MAIS, en attendant que « les masses » deviennent du jour au lendemain assez adultes pour prendre en main leur destin comme des grandes et mettre ainsi fin à des multimillénaires de loi de la jungle, notre planète porte sur son dos des sociétés pleines à craquer de gens qui n’ont qu’une vie et qui ne verront pas ce beau jour (soir…).

Alors, que faire ? (vieille question, comme vous savez). Sinon savoir gré à ceux qui font tout leur possible pour que finissent par être réunies les conditions qui le feront (peut-être) arriver. Et de quel droit en douterions-nous ?

Vladimir Poutine ET LES AUTRES savent tout ce que vous savez : ils ont grandi dans les écoles de Staline. Ils sont, eux, contrairement à nous qui ne sommes nulle part, au pied du mur très haut et très long qui sépare la théorie de la pratique. Nous n’avons pas le droit, tel le petit daimon de Socrate accroupi sur l’épaule gauche de Vladimir Vladimirovitch, de préjuger de ce qu’il pense et de ce que sont ses motivations réelles. Nous ignorons quelles cartes (« conditions objectives ») lui ont été distribuées et s’il les joue bien ou mal. Seule l’histoire, dans très longtemps, le saura. Cette constatation vaut pour les autres, pas seulement russes. Elle vaut pour Xi Jinping et ses Chinois, qui ont quasiment triplé depuis les années cinquante ; elle vaut pour Nicolas Maduro, pour Raùl, pour Bachar Al-Assad et tant d’autres, qui sont peut-être en train d’inventer des stratégies dont n’avait pas rêvé Marx, qui sait.

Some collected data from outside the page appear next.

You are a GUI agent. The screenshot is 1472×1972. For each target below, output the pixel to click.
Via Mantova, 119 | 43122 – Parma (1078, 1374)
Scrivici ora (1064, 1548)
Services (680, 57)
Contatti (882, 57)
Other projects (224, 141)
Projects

Tous sont en train, d’une façon ou d’une autre, de combattre le capitalisme. Ils le font avec leurs talents, leurs vertus et leurs moyens, et rien ne nous autorise à décréter qu’ils le font « en capitalistes », quelles que soient les apparences.

Dans l’immédiat, au lieu de leur jeter la pierre, essayons de faire mieux qu’eux… si nous le pouvons, car la critique est aisée et l’art est difficile. Nous n’avons le droit de prêcher que d’exemple.

Pour notre modeste compte de blogueurs autodidactes, nous nous en tenons, faute de mieux, à l’injonction de Günther Grass : mettre un pied devant l’autre et faire de notre mieux. Et vous aussi, nous n’en doutons pas.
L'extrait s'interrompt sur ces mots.